Another DVD being released next month is from comedic director Dennis Dugan who has again collaborated with funny man Adam Sandler in his light hearted romantic comedy about a man who hasn’t quite grown-up.
   Sandler plays Danny, a plastic surgeon who enjoys coming onto young women by pretending that he is married at the same time as saying that he is being mistreated by his wife in order to gain their sympathy.
Just Go With It
   But his approach comes undone when he falls for the attractive Palmer (Brooklyn Decker) and she finds his (pretend) wedding ring.
   The fun really begins when Palmer insists on meeting his wife after Danny tells her that he is actually in the process of divorcing her.
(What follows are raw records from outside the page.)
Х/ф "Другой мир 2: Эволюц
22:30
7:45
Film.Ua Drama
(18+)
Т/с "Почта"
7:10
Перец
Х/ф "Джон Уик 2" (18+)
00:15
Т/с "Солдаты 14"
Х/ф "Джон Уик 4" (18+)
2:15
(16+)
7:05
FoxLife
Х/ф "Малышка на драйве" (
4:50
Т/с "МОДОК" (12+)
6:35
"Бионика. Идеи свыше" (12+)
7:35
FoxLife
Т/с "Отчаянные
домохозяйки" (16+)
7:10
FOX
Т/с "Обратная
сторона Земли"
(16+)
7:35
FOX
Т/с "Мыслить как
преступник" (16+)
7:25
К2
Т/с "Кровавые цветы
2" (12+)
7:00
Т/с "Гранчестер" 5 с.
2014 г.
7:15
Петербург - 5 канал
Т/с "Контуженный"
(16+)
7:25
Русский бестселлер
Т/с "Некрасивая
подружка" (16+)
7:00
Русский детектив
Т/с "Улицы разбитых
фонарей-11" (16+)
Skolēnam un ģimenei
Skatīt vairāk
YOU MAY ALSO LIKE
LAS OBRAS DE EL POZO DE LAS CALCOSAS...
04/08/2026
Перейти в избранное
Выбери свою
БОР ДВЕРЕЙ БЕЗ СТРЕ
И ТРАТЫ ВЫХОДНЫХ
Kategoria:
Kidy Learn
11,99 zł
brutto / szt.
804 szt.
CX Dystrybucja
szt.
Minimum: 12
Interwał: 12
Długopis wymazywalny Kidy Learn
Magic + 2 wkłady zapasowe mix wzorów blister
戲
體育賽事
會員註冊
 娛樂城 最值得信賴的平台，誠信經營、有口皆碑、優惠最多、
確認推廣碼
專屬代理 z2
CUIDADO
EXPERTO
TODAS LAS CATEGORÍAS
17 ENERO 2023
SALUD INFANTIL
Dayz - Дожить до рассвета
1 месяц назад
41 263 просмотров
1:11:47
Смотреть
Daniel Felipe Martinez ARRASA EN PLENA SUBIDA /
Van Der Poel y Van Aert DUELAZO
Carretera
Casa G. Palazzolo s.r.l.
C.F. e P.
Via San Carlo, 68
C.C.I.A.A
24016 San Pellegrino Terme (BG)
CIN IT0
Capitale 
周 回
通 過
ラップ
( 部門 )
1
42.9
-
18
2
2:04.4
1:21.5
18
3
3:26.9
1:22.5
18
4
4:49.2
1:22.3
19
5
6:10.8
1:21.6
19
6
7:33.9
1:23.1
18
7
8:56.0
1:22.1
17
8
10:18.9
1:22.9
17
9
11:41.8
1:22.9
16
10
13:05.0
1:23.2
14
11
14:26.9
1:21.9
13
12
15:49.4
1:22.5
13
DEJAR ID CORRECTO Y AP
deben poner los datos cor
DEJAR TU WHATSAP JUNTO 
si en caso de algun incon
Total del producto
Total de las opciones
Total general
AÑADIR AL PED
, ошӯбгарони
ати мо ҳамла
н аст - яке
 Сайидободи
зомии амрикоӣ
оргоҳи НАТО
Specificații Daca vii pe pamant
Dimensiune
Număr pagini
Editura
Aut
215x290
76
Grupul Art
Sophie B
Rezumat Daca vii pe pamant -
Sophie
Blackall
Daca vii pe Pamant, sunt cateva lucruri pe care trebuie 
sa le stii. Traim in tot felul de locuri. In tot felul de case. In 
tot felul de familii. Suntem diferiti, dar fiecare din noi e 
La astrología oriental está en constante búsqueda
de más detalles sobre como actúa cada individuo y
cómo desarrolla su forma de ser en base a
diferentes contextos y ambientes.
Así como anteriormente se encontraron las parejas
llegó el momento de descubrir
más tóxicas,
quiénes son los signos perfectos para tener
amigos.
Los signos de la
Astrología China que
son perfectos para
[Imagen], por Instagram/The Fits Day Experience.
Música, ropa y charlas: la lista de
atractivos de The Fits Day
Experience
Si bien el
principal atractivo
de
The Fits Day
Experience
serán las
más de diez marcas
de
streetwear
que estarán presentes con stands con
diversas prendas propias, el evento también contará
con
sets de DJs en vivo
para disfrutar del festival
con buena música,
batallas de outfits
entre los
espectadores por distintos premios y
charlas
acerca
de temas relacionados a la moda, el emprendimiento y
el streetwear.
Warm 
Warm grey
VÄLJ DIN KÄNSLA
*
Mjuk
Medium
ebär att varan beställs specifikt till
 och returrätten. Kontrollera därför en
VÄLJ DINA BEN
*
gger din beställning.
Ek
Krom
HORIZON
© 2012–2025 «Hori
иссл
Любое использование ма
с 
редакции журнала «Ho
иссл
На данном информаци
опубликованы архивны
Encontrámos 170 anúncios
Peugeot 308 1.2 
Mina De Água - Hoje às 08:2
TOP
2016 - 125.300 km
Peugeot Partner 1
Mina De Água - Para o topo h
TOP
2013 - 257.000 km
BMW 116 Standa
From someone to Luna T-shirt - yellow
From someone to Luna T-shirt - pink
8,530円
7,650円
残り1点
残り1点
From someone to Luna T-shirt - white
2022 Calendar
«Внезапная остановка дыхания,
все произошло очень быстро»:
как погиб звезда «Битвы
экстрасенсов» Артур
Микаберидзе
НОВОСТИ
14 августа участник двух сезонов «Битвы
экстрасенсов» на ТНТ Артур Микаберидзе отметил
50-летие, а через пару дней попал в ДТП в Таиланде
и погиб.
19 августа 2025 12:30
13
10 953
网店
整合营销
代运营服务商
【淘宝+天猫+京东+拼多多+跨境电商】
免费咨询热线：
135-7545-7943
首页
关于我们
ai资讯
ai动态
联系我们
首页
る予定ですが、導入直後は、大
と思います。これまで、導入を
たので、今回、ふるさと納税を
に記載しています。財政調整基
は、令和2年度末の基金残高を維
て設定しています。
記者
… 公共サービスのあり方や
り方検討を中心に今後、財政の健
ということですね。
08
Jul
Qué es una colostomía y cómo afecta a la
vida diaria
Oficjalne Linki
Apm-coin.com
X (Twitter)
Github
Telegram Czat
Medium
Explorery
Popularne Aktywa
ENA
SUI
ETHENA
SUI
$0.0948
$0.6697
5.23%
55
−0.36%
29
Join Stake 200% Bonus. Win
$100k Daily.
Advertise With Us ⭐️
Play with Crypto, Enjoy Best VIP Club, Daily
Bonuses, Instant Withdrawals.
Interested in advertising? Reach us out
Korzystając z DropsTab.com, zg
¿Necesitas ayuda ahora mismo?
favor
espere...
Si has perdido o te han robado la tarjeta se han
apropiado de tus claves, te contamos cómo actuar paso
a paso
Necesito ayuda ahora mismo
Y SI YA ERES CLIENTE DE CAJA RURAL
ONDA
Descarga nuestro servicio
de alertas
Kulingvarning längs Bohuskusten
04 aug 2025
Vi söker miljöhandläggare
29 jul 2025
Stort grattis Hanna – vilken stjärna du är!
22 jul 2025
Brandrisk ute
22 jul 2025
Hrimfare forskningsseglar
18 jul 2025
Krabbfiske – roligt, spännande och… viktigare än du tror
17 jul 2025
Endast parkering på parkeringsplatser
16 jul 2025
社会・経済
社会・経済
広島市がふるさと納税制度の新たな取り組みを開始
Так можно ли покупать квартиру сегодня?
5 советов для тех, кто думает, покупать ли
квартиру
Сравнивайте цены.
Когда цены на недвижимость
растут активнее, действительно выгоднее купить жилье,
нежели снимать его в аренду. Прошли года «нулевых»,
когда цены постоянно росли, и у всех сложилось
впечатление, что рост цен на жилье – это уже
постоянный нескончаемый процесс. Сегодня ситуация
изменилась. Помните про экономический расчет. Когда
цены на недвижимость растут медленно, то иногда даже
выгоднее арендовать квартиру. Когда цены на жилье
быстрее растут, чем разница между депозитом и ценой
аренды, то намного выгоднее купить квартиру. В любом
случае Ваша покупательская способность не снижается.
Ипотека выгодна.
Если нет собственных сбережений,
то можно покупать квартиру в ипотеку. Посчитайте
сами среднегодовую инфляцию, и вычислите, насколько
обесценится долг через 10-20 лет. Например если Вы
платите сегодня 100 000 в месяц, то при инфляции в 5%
   To comply with Palmer’s demands, Danny convinces his assistant, Katherine (Jennifer Aniston) and her two children - after agreeing to take everyone to Hawaii - to pose as his family where she encounters a former school friend Devlin Adams (Nicole Kidman).
   In between his fascination for Palmer and the lies, Katherine begins to see Danny in a more romantic light.
   Even though Sandler tries to be funny it is Aniston’s character that really shines in more ways than one amidst the beautiful Hawaiian background in what is an entertaining “chick flick”.
   The DVD also has a number of funny bonus features as well as an audio commentary from Dugan and Sandler.